Stored records:
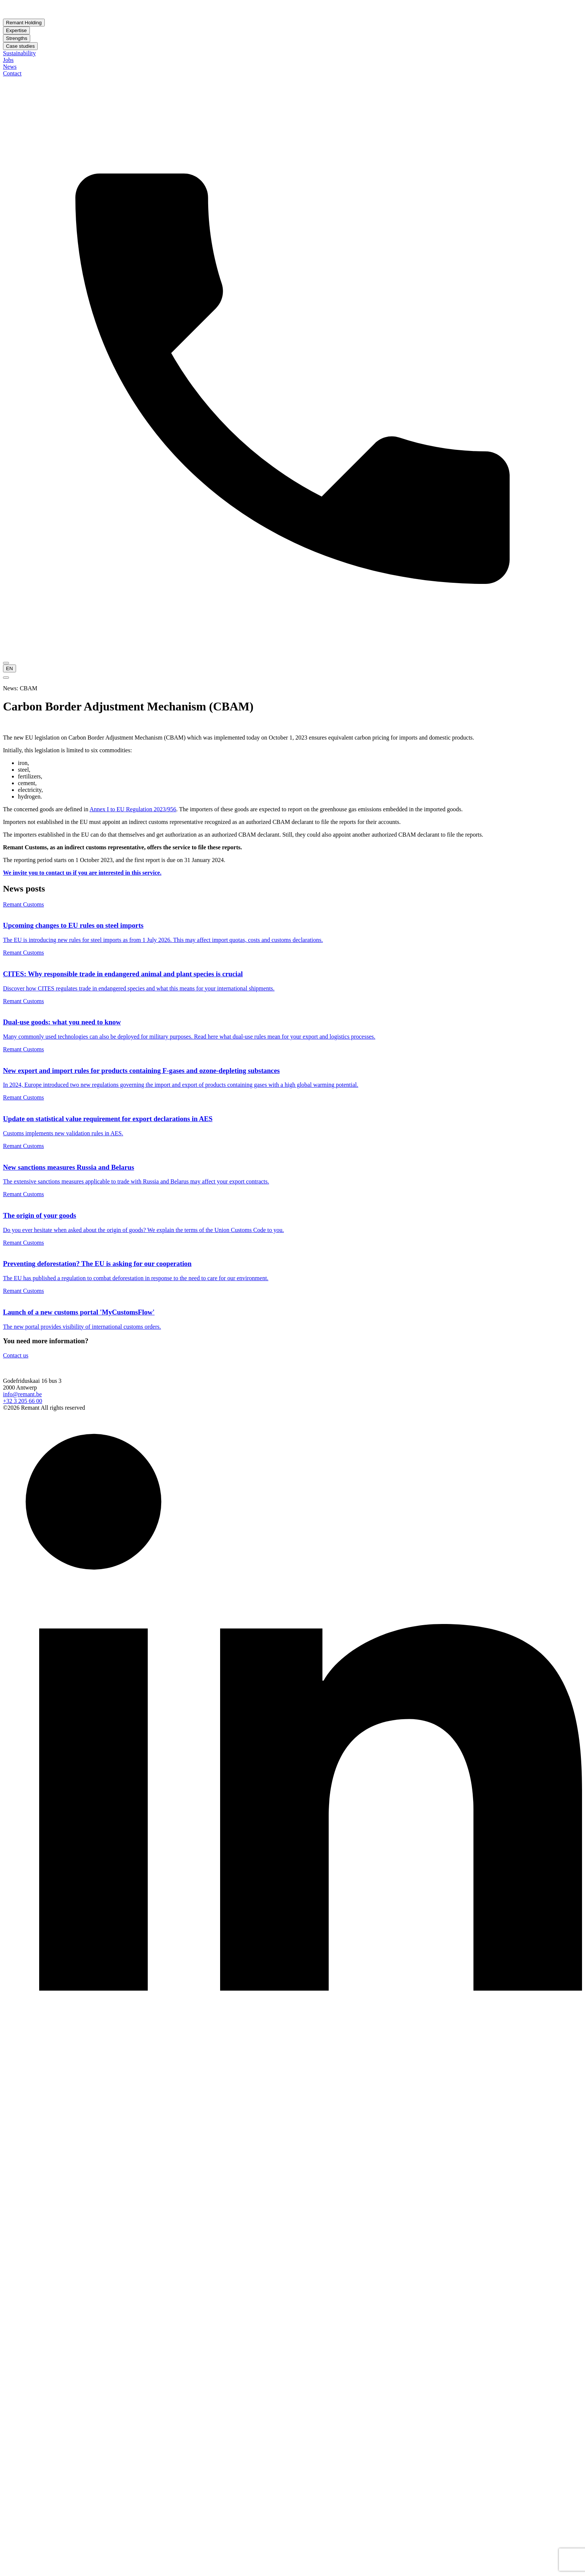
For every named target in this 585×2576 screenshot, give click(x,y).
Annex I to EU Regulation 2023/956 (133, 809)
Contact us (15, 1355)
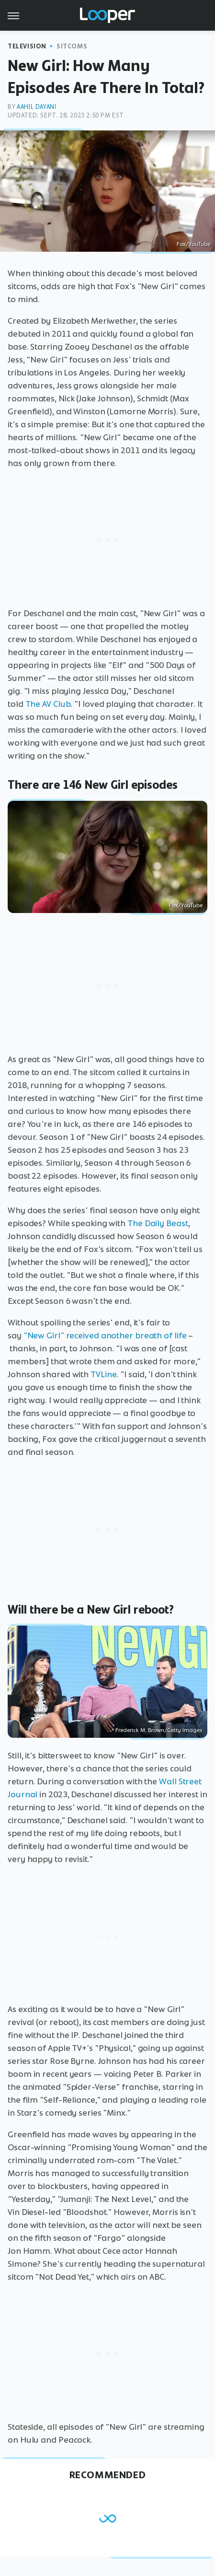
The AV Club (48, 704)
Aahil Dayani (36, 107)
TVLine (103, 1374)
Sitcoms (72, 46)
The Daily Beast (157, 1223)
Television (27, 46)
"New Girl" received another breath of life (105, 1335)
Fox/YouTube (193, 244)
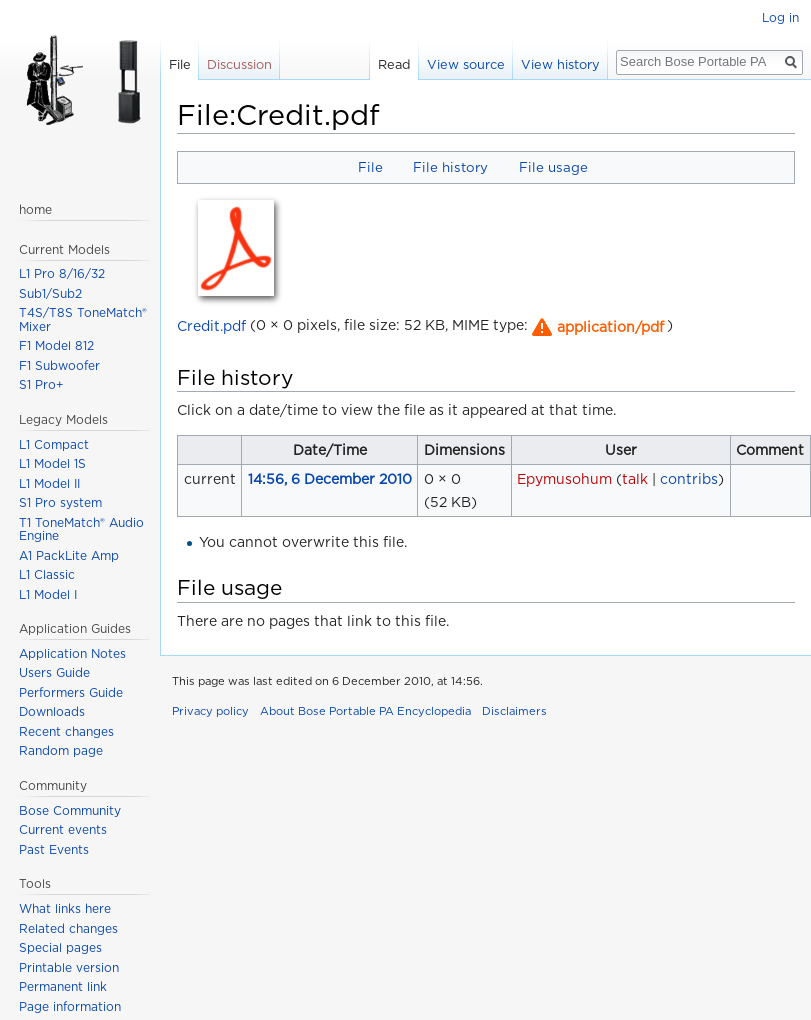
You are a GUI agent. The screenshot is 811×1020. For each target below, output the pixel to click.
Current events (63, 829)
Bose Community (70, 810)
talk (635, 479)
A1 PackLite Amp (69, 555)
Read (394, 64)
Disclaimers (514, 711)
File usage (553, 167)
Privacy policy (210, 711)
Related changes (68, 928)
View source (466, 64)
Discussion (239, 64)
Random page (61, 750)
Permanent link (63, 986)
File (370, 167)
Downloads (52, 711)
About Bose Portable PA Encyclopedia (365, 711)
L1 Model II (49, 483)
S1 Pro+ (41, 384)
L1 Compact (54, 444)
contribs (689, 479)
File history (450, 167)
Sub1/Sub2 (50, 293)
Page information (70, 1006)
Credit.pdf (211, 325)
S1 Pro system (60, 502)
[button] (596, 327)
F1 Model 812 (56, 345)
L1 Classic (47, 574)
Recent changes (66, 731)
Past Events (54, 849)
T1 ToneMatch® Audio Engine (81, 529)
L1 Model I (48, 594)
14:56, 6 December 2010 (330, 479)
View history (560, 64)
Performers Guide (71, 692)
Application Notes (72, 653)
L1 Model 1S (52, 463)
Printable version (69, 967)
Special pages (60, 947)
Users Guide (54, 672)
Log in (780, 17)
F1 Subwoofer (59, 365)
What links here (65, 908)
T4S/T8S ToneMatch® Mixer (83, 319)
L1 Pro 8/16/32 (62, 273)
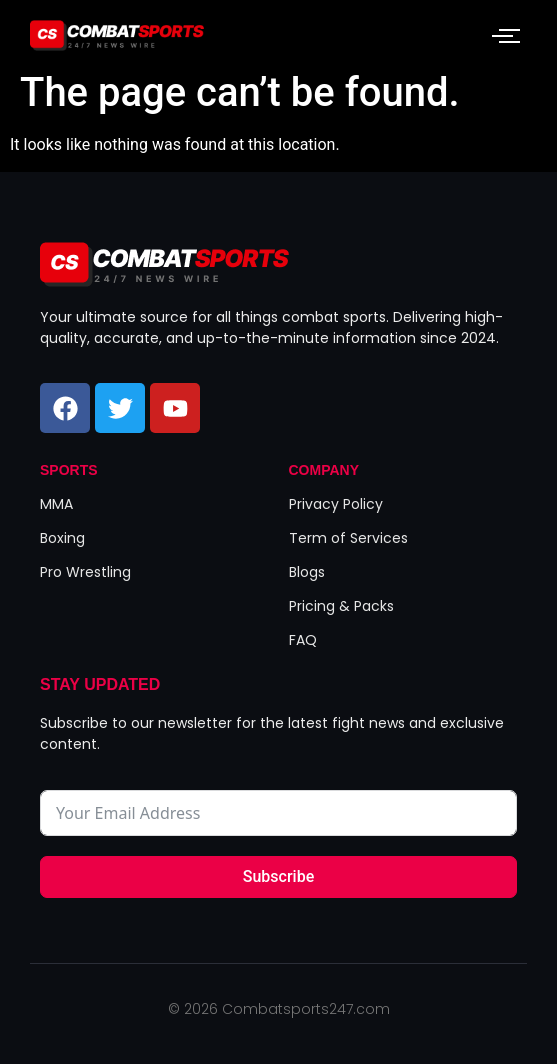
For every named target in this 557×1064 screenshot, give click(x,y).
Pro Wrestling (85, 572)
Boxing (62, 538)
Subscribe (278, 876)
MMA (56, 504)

What needs to be done: In the entries above, find the line containing "Sitcoms (72, 46)" and the line containing "Downloads (52, 711)"; give again exactly those two lines and every line between them, minus the pictures.

Solution for this task:
Sitcoms (72, 46)
The Daily Beast (157, 1223)
Television (27, 46)
"New Girl" received another breath of life (105, 1335)
Fox/YouTube (193, 244)
You are a GUI agent. The screenshot is 811×1020. For each target below, output the pixel to click.
Current events (63, 829)
Bose Community (70, 810)
talk (635, 479)
A1 PackLite Amp (69, 555)
Read (394, 64)
Disclaimers (514, 711)
File usage (553, 167)
Privacy policy (210, 711)
Related changes (68, 928)
View source (466, 64)
Discussion (239, 64)
Random page (61, 750)
Permanent link (63, 986)
File (370, 167)
Downloads (52, 711)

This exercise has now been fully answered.